Cuidam os autos de tomada de contas especial, convertida a partir de representação formulada por equipe de auditoria, decorrente do superfaturamento de preços praticados no primeiro ano de vigência do Contrato 12.575/2004, celebrado entre a Empresa Brasileira de Correios e Telégrafos e a Xerox Comercio e Indústria Ltda., para prestação de serviços reprográficos, com a instalação de equipamentos digitais conectados em rede, e fornecimento dos suprimentos necessários ao funcionamento das máquinas, exceto papel e mão de obra para operação.

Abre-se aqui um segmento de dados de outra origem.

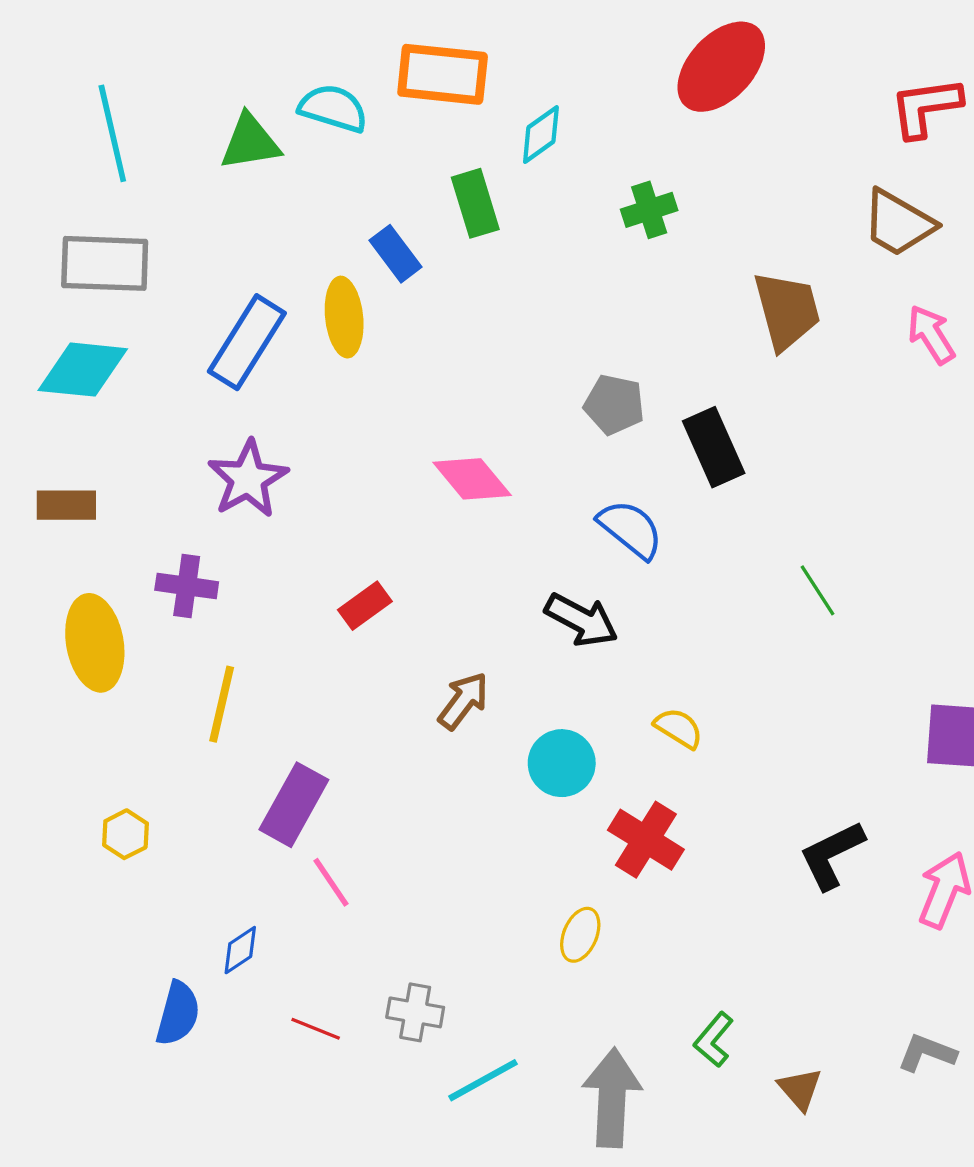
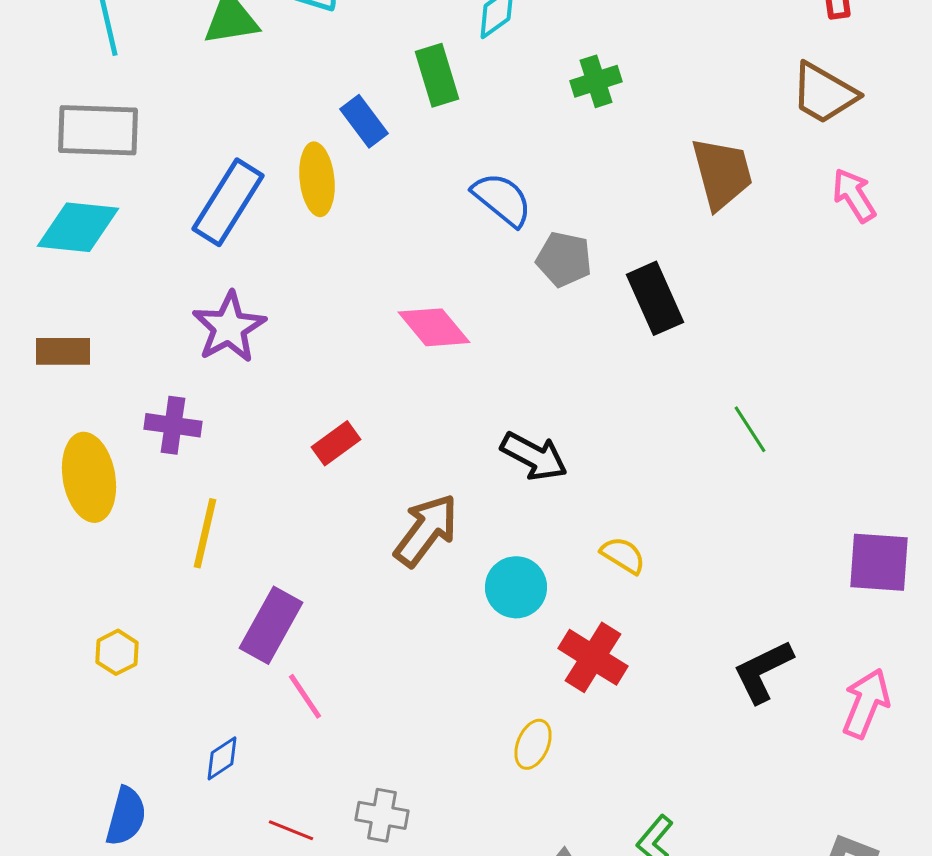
blue semicircle: (631, 529) -> (502, 199), moved
brown arrow: (463, 701) -> (426, 530), size x1.4
blue semicircle: (178, 1013) -> (126, 816), moved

O Acórdão 2.165/2005, Plenário, que converteu a representação em tomada de contas especial, determinou a citação dos responsáveis pelo débito, in verbis:

9.3. autorizar a 1ª Secex a realizar a citação, de forma solidária, dos responsáveis abaixo indicados, nos termos do art. 12, inciso II, da Lei nº 8.443/92 c/c o art. 202, inciso II, do Regimento Interno, em razão do superfaturamento dos preços praticados no primeiro ano de vigência do Contrato nº 12.575, celebrado com a Xerox, Comércio e Indústria Ltda. Quanto aos valores e datas, eles deverão ser apurados pela Unidade Técnica, a partir da análise das notas fiscais/faturas relativas aos pagamentos feitos no primeiro ano de vigência do ajuste. Tais quantias correspondem à diferença entre os montantes pagos no primeiro ano de vigência do contrato (preço de referência 88,83 R$/milheiro) e aqueles que deveriam ter sido pagos (preço de referência 56,76 R$/milheiro), incluindo os pagamentos extras realizados nos meses em que o número de cópias excedeu a franquia mensal:

- empresa XEROX Comércio e Indústria Ltda;

- Sr. Hélcio Almeida Sá Freire de Abreu, (ex-Chefe do Departamento de Patrimônio e Serviços Gerais);

- Adauto Tameirão Machado (ex-Chefe do Departamento de Contratação e Administração de Material);

- Liana Aparecida de Araújo (ex-Chefe da Divisão de Contratação);

- Gabriel Pauli Fadel (ex-Diretor de Administração);

- Airton Langaro Dipp (ex-Presidente);

- Antônio Osório Menezes Batista (ex-Diretor de Recursos Humanos respondendo pela Diretoria de Administração da ECT quando da assinatura do Contrato nº 12.575);

- Eduardo Medeiros de Morais (ex-Presidente)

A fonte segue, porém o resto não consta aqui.